What the task asks: Please copy all of the records exactly, leaving nothing out.
+===+
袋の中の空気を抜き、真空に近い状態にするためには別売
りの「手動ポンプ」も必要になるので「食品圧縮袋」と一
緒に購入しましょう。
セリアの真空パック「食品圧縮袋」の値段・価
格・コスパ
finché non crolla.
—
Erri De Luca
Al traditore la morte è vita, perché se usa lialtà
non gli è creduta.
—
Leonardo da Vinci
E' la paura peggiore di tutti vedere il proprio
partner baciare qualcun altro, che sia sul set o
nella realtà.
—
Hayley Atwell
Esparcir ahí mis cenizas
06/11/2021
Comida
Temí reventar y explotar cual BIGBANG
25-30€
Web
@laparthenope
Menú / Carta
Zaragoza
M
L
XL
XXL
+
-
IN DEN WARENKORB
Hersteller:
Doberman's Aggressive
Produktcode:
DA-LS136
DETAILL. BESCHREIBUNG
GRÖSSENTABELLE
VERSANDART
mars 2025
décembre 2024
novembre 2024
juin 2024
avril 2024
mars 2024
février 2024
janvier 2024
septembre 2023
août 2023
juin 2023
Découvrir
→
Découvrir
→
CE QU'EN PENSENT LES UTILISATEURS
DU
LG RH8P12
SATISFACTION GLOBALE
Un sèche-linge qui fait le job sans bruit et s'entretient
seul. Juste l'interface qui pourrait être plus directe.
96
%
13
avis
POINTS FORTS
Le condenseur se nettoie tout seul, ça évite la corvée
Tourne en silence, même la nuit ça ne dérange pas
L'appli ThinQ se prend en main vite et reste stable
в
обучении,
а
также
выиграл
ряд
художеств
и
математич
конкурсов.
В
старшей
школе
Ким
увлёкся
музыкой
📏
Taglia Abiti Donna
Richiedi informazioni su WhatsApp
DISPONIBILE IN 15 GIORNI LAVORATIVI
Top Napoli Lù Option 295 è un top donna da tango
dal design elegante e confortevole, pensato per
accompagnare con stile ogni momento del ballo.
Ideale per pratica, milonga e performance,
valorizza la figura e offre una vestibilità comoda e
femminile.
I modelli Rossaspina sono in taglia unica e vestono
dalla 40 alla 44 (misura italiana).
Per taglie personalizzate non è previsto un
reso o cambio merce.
+===+
Answer to the exercise:
袋の中の空気を抜き、真空に近い状態にするためには別売
りの「手動ポンプ」も必要になるので「食品圧縮袋」と一
緒に購入しましょう。
セリアの真空パック「食品圧縮袋」の値段・価
格・コスパ
finché non crolla.
—
Erri De Luca
Al traditore la morte è vita, perché se usa lialtà
non gli è creduta.
—
Leonardo da Vinci
E' la paura peggiore di tutti vedere il proprio
partner baciare qualcun altro, che sia sul set o
nella realtà.
—
Hayley Atwell
Esparcir ahí mis cenizas
06/11/2021
Comida
Temí reventar y explotar cual BIGBANG
25-30€
Web
@laparthenope
Menú / Carta
Zaragoza
M
L
XL
XXL
+
-
IN DEN WARENKORB
Hersteller:
Doberman's Aggressive
Produktcode:
DA-LS136
DETAILL. BESCHREIBUNG
GRÖSSENTABELLE
VERSANDART
mars 2025
décembre 2024
novembre 2024
juin 2024
avril 2024
mars 2024
février 2024
janvier 2024
septembre 2023
août 2023
juin 2023
Découvrir
→
Découvrir
→
CE QU'EN PENSENT LES UTILISATEURS
DU
LG RH8P12
SATISFACTION GLOBALE
Un sèche-linge qui fait le job sans bruit et s'entretient
seul. Juste l'interface qui pourrait être plus directe.
96
%
13
avis
POINTS FORTS
Le condenseur se nettoie tout seul, ça évite la corvée
Tourne en silence, même la nuit ça ne dérange pas
L'appli ThinQ se prend en main vite et reste stable
в
обучении,
а
также
выиграл
ряд
художеств
и
математич
конкурсов.
В
старшей
школе
Ким
увлёкся
музыкой
📏
Taglia Abiti Donna
Richiedi informazioni su WhatsApp
DISPONIBILE IN 15 GIORNI LAVORATIVI
Top Napoli Lù Option 295 è un top donna da tango
dal design elegante e confortevole, pensato per
accompagnare con stile ogni momento del ballo.
Ideale per pratica, milonga e performance,
valorizza la figura e offre una vestibilità comoda e
femminile.
I modelli Rossaspina sono in taglia unica e vestono
dalla 40 alla 44 (misura italiana).
Per taglie personalizzate non è previsto un
reso o cambio merce.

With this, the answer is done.